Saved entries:
------------------------
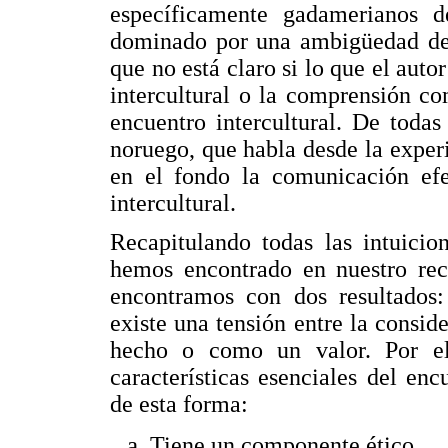
específicamente gadamerianos de
dominado por una ambigüedad de f
que no está claro si lo que el aut
intercultural o la comprensión c
encuentro intercultural. De toda
noruego, que habla desde la experi
en el fondo la comunicación efe
intercultural.
Recapitulando todas las intuicio
hemos encontrado en nuestro reco
encontramos con dos resultado
existe una tensión entre la consid
hecho o como un valor. Por el 
características esenciales del en
de esta forma:
Tiene un componente ético.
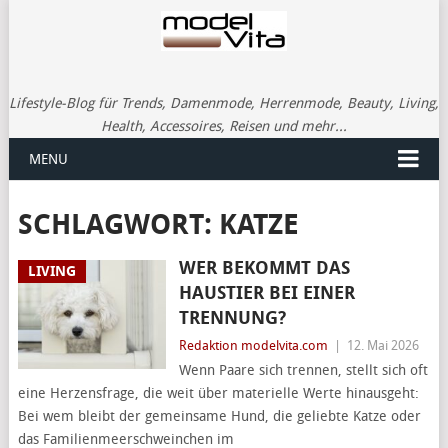
Lifestyle-Blog für Trends, Damenmode, Herrenmode, Beauty, Living,
Health, Accessoires, Reisen und mehr...
MENU
SCHLAGWORT:
KATZE
WER BEKOMMT DAS
LIVING
HAUSTIER BEI EINER
TRENNUNG?
Redaktion modelvita.com
|
12. Mai 2026
Wenn Paare sich trennen, stellt sich oft
eine Herzensfrage, die weit über materielle Werte hinausgeht:
Bei wem bleibt der gemeinsame Hund, die geliebte Katze oder
das Familienmeerschweinchen im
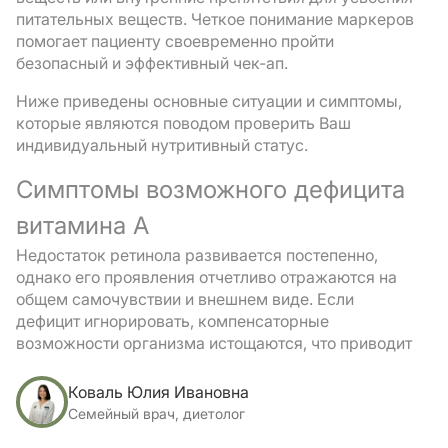
питательных веществ. Четкое понимание маркеров
помогает пациенту своевременно пройти
безопасный и эффективный чек-ап.
Ниже приведены основные ситуации и симптомы,
которые являются поводом проверить Ваш
индивидуальный нутритивный статус.
Симптомы возможного дефицита
витамина А
Недостаток ретинола развивается постепенно,
однако его проявления отчетливо отражаются на
общем самочувствии и внешнем виде. Если
дефицит игнорировать, компенсаторные
возможности организма истощаются, что приводит
к физиологическим и эстетическим проблемам.
Коваль Юлия Ивановна
Чаще всего пациенты сталкиваются со
Семейный врач, диетолог
следующими проявлениями:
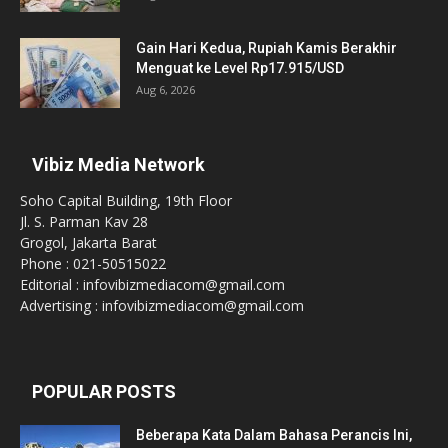
Gain Hari Kedua, Rupiah Kamis Berakhir
Menguat ke Level Rp17.915/USD
Aug 6, 2026
Vibiz Media Network
Soho Capital Building, 19th Floor
Jl. S. Parman Kav 28
Grogol, Jakarta Barat
Phone : 021-50515022
Editorial : infovibizmediacom@gmail.com
Advertising : infovibizmediacom@gmail.com
POPULAR POSTS
Beberapa Kata Dalam Bahasa Perancis Ini,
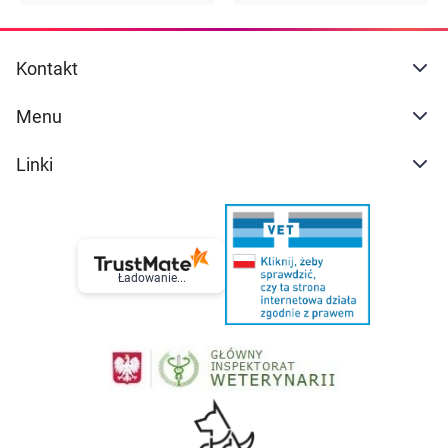
Kontakt
Menu
Linki
Ładowanie...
------------------------
Both boundary lines included, write out word for word only the lines above from the one containing "Ниже приведены основные" to the one containing "Menguat ke Level Rp17.915/USD", leaving out any pictures.

■ **Exercise response**
Ниже приведены основные ситуации и симптомы,
которые являются поводом проверить Ваш
индивидуальный нутритивный статус.
Симптомы возможного дефицита
витамина А
Недостаток ретинола развивается постепенно,
однако его проявления отчетливо отражаются на
общем самочувствии и внешнем виде. Если
дефицит игнорировать, компенсаторные
возможности организма истощаются, что приводит
к физиологическим и эстетическим проблемам.
Коваль Юлия Ивановна
Чаще всего пациенты сталкиваются со
Семейный врач, диетолог
следующими проявлениями:
Gain Hari Kedua, Rupiah Kamis Berakhir
Menguat ke Level Rp17.915/USD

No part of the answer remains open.